一方、同社では、熊本市近郊のデザイン会社・制作会社にPC1120の無料トライアルサービスを案内するなど、「デジタル印刷の可能性」を広く伝える取り組みも進めている。
「PC1120でどんなことができるのか、知らない方も多いので、実際に見て、知っていただくことが必要だと考えた。デジタル印刷ならではの表現を体感していただければ、デザイナーの発想もさらに広がると思うし、これをきっかけとして、より価値のある印刷物を一緒につくっていけたらと思っている」(山本専務)
PC1120は、営業・提案の質を底上げするなど、アートプロセス社内に大きな変化をもたらしながら、外部のクリエイターに新たな刺激を与える存在としても機能している。

「効果」という付加価値を提供し続ける存在へ
同社のこれまでの歩みは、変革と挑戦の歴史でもあった。

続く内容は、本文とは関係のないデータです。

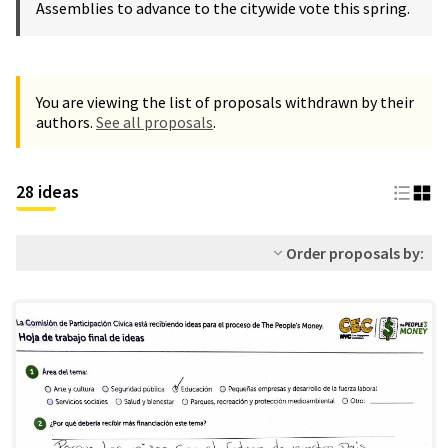
Assemblies to advance to the citywide vote this spring.
You are viewing the list of proposals withdrawn by their
authors.
See all proposals
.
28 ideas
Order proposals by:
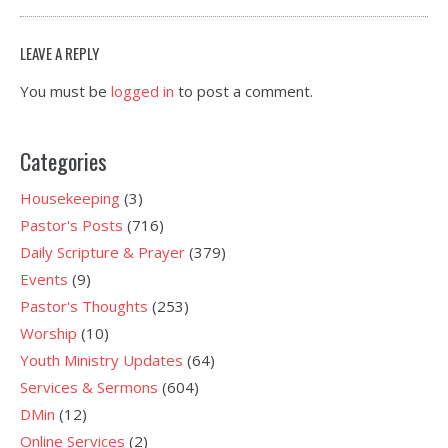
LEAVE A REPLY
You must be
logged in
to post a comment.
Categories
Housekeeping
(3)
Pastor's Posts
(716)
Daily Scripture & Prayer
(379)
Events
(9)
Pastor's Thoughts
(253)
Worship
(10)
Youth Ministry Updates
(64)
Services & Sermons
(604)
DMin
(12)
Online Services
(2)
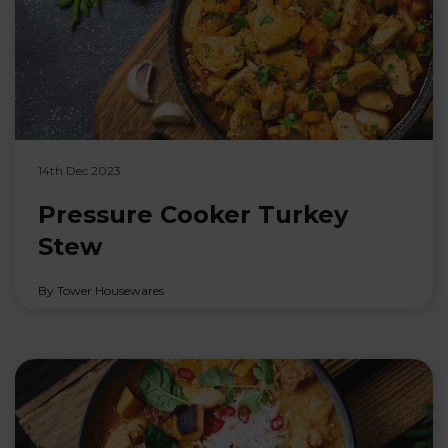
14th Dec 2023
Pressure Cooker Turkey
Stew
By Tower Housewares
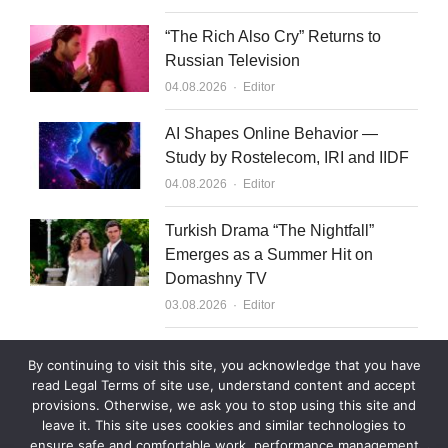
“The Rich Also Cry” Returns to
Russian Television
Author
04.08.2026
Editor
AI Shapes Online Behavior —
Study by Rostelecom, IRI and IIDF
Author
04.08.2026
Editor
Turkish Drama “The Nightfall”
Emerges as a Summer Hit on
Domashny TV
Author
03.08.2026
Editor
What to Sell to Kazakhstan
By continuing to visit this site, you acknowledge that you have
Author
03.08.2026
Editor
read Legal Terms of site use, understand content and accept
provisions. Otherwise, we ask you to stop using this site and
leave it. This site uses cookies and similar technologies to
ensure safe and comfortable work, performance management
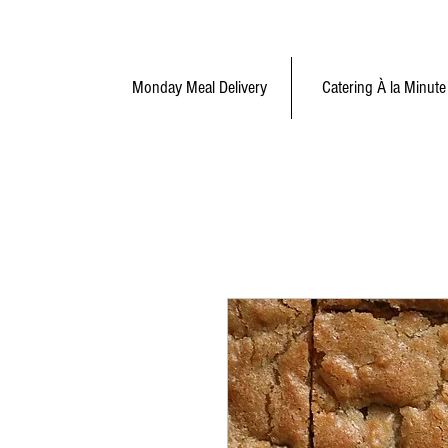
Monday Meal Delivery
Catering À la Minute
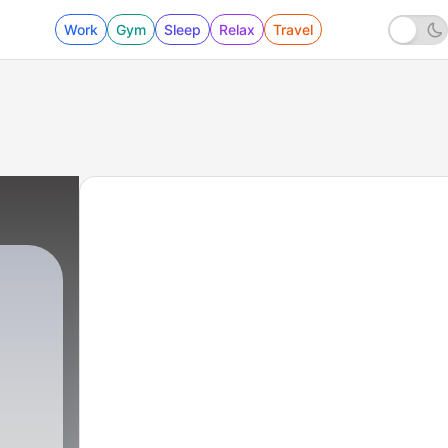
Work
Gym
Sleep
Relax
Travel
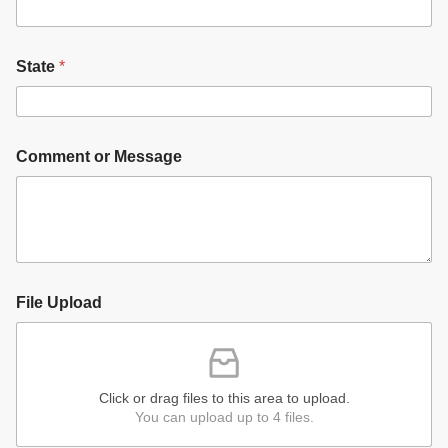
State
*
Comment or Message
File Upload
Click or drag files to this area to upload.
You can upload up to 4 files.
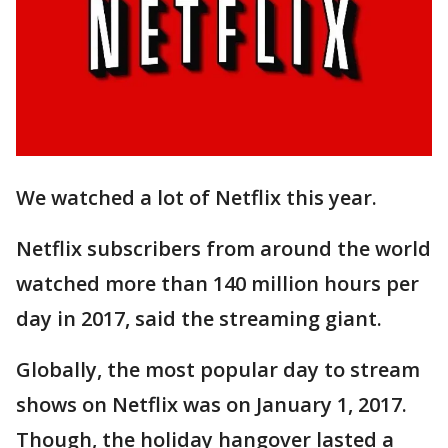
We watched a lot of Netflix this year.
Netflix subscribers from around the world
watched more than 140 million hours per
day in 2017, said the streaming giant.
Globally, the most popular day to stream
shows on Netflix was on January 1, 2017.
Though, the holiday hangover lasted a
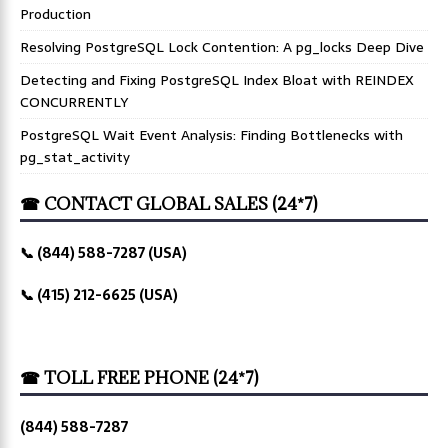
Production
Resolving PostgreSQL Lock Contention: A pg_locks Deep Dive
Detecting and Fixing PostgreSQL Index Bloat with REINDEX
CONCURRENTLY
PostgreSQL Wait Event Analysis: Finding Bottlenecks with
pg_stat_activity
☎ CONTACT GLOBAL SALES (24*7)
📞 (844) 588-7287 (USA)
📞 (415) 212-6625 (USA)
☎ TOLL FREE PHONE (24*7)
(844) 588-7287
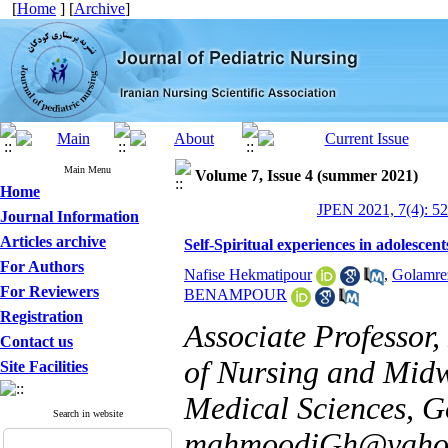
[
Home
] [
Archive
]
Main Menu
Volume 7, Issue 4 (summer 2021)
Home
JPEN 2021, 7(4): 5
Journal Information
Articles archive
Self-Spiritual experiences in adolescent
For Authors
Nafise Hekmatipour
,
Golamre
For Reviewers
BENAMPOUR
Registration
Associate Professor,
Contact us
of Nursing and Midwi
Site Facilities
Medical Sciences, Go
Search in website
mahmoodiGh@yaho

製版会社としてスタートし、デザイン制作、サイン&ディスプレイ、Web事業へと領域を広げ、時代の変化に合わせて業態を変えながら成長を続けてきた。そして今回、PC1120の導入を機に、生産環境も、営業スタイルも大きく変化した。
「ニーズに合わせて組織や設備などを柔軟に変えていけるのは、私どもの強みのひとつ。振り返ると、当社は20周年、30周年といった節目ごとにスタイルを変えてきた。そしてPC1120を導入したのが50周年を目前に控えたタイミング。まさに新しい変化・挑戦の始まりだと捉えている」(本田社長)

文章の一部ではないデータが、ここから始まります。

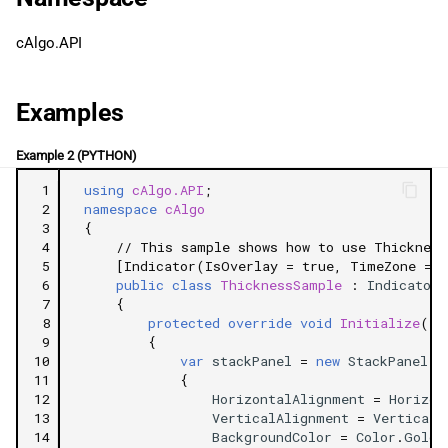
g
日本語
IsEqual
cAlgo.API
s
Properties
e
Examples
a
Top
Example 2 (PYTHON)
r
Left
 1
using
cAlgo.API
;
c
 2
namespace
cAlgo
Bottom
 3
{
h
 4
// This sample shows how to use Thickness
 5
[Indicator(IsOverlay = true, TimeZone = T
Right
 6
public
class
ThicknessSample
:
Indicator
 7
{
 8
protected
override
void
Initialize
()
Related Tutorials
 9
{
10
var
stackPanel
=
new
StackPanel
11
{
12
HorizontalAlignment
=
Horizon
13
VerticalAlignment
=
VerticalA
14
BackgroundColor
=
Color
.
Gold
,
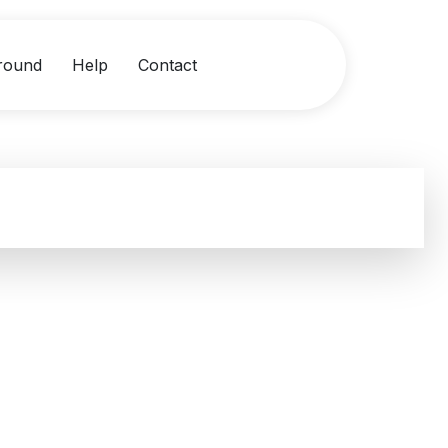
round
Help
Contact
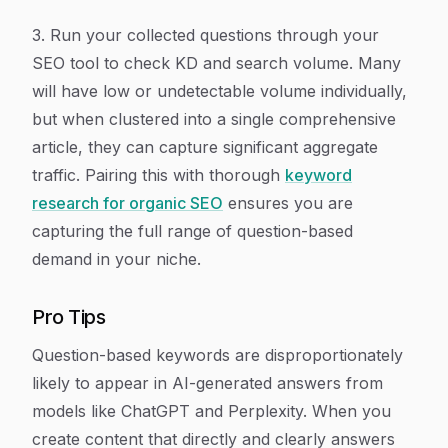
3. Run your collected questions through your
SEO tool to check KD and search volume. Many
will have low or undetectable volume individually,
but when clustered into a single comprehensive
article, they can capture significant aggregate
traffic. Pairing this with thorough
keyword
research for organic SEO
ensures you are
capturing the full range of question-based
demand in your niche.
Pro Tips
Question-based keywords are disproportionately
likely to appear in AI-generated answers from
models like ChatGPT and Perplexity. When you
create content that directly and clearly answers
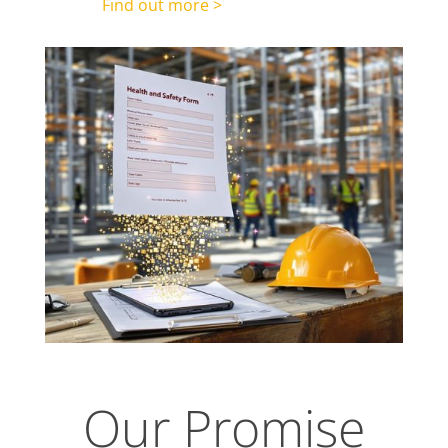
Find out more >
Our Promise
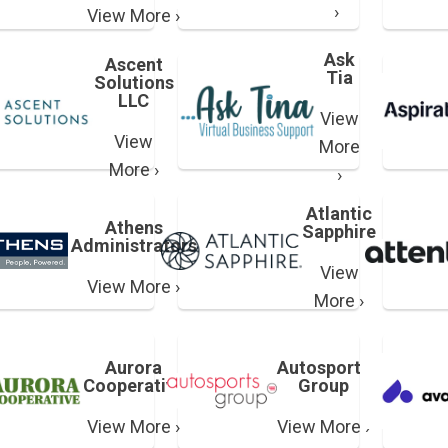
›
View More ›
Ask
Ascent
Tia
Solutions
LLC
View
View
More
More ›
›
Atlantic
Athens
Sapphire
Administrators
View
View More ›
More ›
Aurora
Autosports
Cooperative
Group
View More ›
View More ›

いま再びスタートラインに立ったアートプロセス。目指しているのは、「特殊トナーを活かした高付加価値印刷」と「顧客データを活用したパーソナライズ印刷」を軸としたビジネス展開だ。
「大量消費型ではない、個々のターゲットに届く紙メディアの価値を、いかに高めていくかが重要なテーマ。紙はこれからも必要なメディアであり続けるはずだし、一番のユニバーサルデザインでもあると思っている。デジタルメディアと対立するものではなく、組み合わせて使われる存在。その中で、パーソナライズされた紙の役割は、もっと広がっていくと考えている」(山本専務)
AI技術やマーケティングツールの活用も視野に入れ、印刷を「刷る工程」から「伝える仕組み」へと進化させていく考えだ。本田社長は次の50年を見据え、こう締めくくった。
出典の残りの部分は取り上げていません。